On Tuesday, the commander of Marine Corps Combat Development Command said the service is in the midst of an effort to restore depleted weapons caches.
"During the last year and into this budget year, we are plus-ing up all three of the Javelin, the TOW and the HIMARS, to include the new HIMARS [Guided Multiple Launch Rocket System-Alternative Warhead] round," Lt. Gen. Robert Walsh said. "And I think with the additional money that Congress has been giving us, the secretary of defense has had us focused on near-term readiness, along with filling holes, as we've called it, in '18."
According to budget request documents released in late May, the Corps wants $41 million for Javelin missiles in 2018, compared with just $1 million in fiscal 2017. For other guided missile systems, $86 million in funding is requested, compared with $49 million the previous year. And $60 million is requested for HIMARS systems, double the enacted funding in 2017.
"We're looking at more modernization growth into '19, and [that includes] filling holes in our ammunition accounts," Walsh said. He added that the demands of ongoing combat operations against ISIS have caused other weapons stores to be depleted, necessitating additional funding to replenish them.

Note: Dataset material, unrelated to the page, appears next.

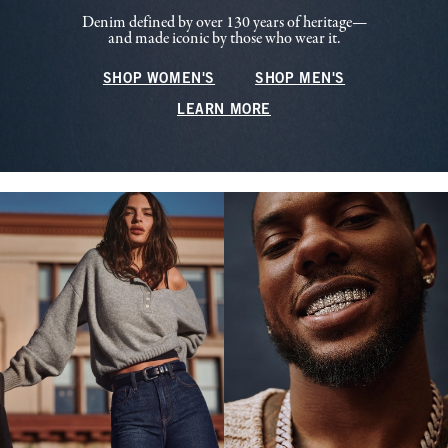
Denim defined by over 130 years of heritage—
and made iconic by those who wear it.
SHOP WOMEN'S
SHOP MEN'S
LEARN MORE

"As you've probably read in the paper, we've been firing a lot of 155mm [high-explosive] rounds in Syria and Iraq," he said, referring to the ammunition fired from M777 howitzers. "So that's an area that we're funding and plus-ing up as well."
Last March, a small contingent of Marines from the 26th Marine Expeditionary Unit entered Iraq to set up a fire base near Mosul, where they could support the coalition fight against the ISIS stronghold with artillery fire. That position was eventually taken over by Army troops.
In March of this year, Marines with the 11th MEU were sent into Syria to man an artillery position near Raqqa to support an assault on ISIS' self-declared capital city. That position remains active.
The 2018 budget request asked for $20 million for Marine Corps 155mm howitzer systems, double the funding enacted in the previous two years combined.